* DESCRIPTION OF THE TASK *
Give again, unaltered, the lines of the listing below that run from the line having "解を深めることができます。これらの取り組みを通じ" through the line having "125 طول پیچ 130".

* SOURCE DATA *
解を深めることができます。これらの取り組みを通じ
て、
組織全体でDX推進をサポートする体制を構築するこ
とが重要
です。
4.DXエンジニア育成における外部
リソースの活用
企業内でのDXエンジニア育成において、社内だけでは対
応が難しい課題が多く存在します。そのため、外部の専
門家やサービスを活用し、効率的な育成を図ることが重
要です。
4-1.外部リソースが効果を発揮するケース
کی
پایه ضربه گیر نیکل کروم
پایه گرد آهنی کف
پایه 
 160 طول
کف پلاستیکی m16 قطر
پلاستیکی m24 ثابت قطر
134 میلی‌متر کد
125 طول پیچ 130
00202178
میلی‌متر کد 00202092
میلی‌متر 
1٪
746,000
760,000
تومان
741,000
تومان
--
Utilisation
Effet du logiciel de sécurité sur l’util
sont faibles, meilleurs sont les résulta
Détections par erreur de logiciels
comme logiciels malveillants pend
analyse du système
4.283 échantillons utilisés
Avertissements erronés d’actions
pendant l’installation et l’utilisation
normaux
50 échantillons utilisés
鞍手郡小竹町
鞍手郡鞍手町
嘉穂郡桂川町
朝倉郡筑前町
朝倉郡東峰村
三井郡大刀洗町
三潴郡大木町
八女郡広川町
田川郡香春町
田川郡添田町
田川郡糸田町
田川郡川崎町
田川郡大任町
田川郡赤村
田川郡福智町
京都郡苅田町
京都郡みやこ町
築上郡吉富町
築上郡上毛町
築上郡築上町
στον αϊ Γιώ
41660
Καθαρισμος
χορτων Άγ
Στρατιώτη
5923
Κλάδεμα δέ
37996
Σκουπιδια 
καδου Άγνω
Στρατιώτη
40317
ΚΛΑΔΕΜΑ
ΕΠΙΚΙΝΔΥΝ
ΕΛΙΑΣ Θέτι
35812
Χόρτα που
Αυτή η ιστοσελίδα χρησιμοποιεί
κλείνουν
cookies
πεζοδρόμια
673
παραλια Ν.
...
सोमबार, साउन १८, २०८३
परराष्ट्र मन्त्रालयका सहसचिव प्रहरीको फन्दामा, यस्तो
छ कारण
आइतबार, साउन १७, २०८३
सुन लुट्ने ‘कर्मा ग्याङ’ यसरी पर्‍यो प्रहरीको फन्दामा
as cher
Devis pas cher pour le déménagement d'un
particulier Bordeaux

* TASK OUTPUT *
解を深めることができます。これらの取り組みを通じ
て、
組織全体でDX推進をサポートする体制を構築するこ
とが重要
です。
4.DXエンジニア育成における外部
リソースの活用
企業内でのDXエンジニア育成において、社内だけでは対
応が難しい課題が多く存在します。そのため、外部の専
門家やサービスを活用し、効率的な育成を図ることが重
要です。
4-1.外部リソースが効果を発揮するケース
کی
پایه ضربه گیر نیکل کروم
پایه گرد آهنی کف
پایه 
 160 طول
کف پلاستیکی m16 قطر
پلاستیکی m24 ثابت قطر
134 میلی‌متر کد
125 طول پیچ 130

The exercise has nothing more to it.